Please join me and our “Team Flamingo” by putting on your sneakers and pulling out your checkbook. Walk the three miles (5K) and send me a donation to support these charities. If you aren’t here, please help with a donation in any amount you can.

I will be walking proudly, rain or shine, and once again hope to be a top fundraiser with your help. Mail donations made out to NFBHC (North Fork Breast Health Coalition), put “Team Flamingo” in the note line. Mail it to me at T. Montant P.O. Box 1198, Shelter Island Hts., N.Y. 11965.

I’ll do the rest on October 15.
TOWNY MONTANT
Shelter Island

9/11— Never forget
To the Editor:
It was good to see the Shelter Island Fire Department commemorate September 11, 2001. Our first responders drove into the unknown that horrific day. I was with my NBC News crew as they heroically made their way down Varick Street to Ground Zero.
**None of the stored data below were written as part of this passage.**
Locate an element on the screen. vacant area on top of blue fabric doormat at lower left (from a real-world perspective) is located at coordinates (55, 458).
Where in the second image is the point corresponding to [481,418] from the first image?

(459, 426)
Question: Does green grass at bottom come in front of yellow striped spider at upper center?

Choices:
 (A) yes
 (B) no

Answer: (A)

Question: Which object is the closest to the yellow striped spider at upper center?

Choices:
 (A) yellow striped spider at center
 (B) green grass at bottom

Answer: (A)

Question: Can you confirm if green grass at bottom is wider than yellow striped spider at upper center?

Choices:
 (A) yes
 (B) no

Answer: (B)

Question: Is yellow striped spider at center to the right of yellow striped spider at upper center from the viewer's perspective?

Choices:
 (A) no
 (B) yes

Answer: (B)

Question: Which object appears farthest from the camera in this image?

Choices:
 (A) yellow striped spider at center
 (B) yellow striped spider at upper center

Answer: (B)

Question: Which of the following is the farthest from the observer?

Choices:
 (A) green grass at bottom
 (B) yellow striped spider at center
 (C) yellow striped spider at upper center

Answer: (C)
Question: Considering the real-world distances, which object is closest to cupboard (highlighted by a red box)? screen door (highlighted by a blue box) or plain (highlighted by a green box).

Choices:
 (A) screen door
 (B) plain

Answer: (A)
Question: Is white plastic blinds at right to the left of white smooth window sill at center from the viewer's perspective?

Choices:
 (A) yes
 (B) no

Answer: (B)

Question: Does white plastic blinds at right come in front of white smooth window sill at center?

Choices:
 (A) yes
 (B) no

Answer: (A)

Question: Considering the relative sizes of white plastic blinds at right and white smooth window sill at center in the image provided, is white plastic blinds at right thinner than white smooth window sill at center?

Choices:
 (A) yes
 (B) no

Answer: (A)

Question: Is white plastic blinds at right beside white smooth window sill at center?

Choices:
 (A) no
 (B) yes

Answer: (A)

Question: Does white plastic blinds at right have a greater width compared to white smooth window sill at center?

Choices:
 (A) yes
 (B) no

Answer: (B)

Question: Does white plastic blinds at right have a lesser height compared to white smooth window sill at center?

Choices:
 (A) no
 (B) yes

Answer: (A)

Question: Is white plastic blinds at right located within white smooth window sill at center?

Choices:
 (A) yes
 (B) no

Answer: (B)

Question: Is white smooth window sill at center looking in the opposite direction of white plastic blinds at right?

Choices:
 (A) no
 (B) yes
My crew and I were hit by debris when WTC-7 collapsed earlier that afternoon but the first responders kept coming.

On September 12, I was assigned to cover the trauma and triage center at Bellevue Hospital. Folks posted photos of the missing on my satellite truck. We were expecting mass causalities. There were only a handful of the injured and a few bodies recovered. We moved back to Ground Zero, spending the next weeks on West Street near Chambers Street.

The Environmental Protection Agency assured us that the air was safe to breath. They later admitted that their instruments were not capable of measuring the pulverized airborne toxins. September 11 is still killing many first responders and my coworkers.

Our Town Board often honors people and events that are important to Shelter Island. You might think that 9/11 would have been mentioned at the public meetings just before or after September 11, 2016.

Not one of our five elected officials took a moment to recognize our first responders, those who were killed that day or the men and women who went to war because of this attack on our country. Some were also Shelter Islanders.

The board has a cult-like obsession with the “Shelter Island way of life.” It goes to an extreme when those sworn to uphold the Constitution of the Unites States refuse to openly pay homage to the most devastating attack on our homeland. Our democracy and the concept of “free will” are antithetical to radical Islam. Every terrorist attack should strengthen our resolve to exercise our rights and to live free. Fear is not an option.

Our officials are elected, not “hired” to administrate and manage. They are expected to exhibit the integrity and honor that their office requires.

This is not the first time that 9/11 has been ignored by our board. It is a question of leadership. Supervisor Dougherty should remember that we are Americans. Or is democracy and our rights as free citizens also antithetical to the “Shelter Island way of life?”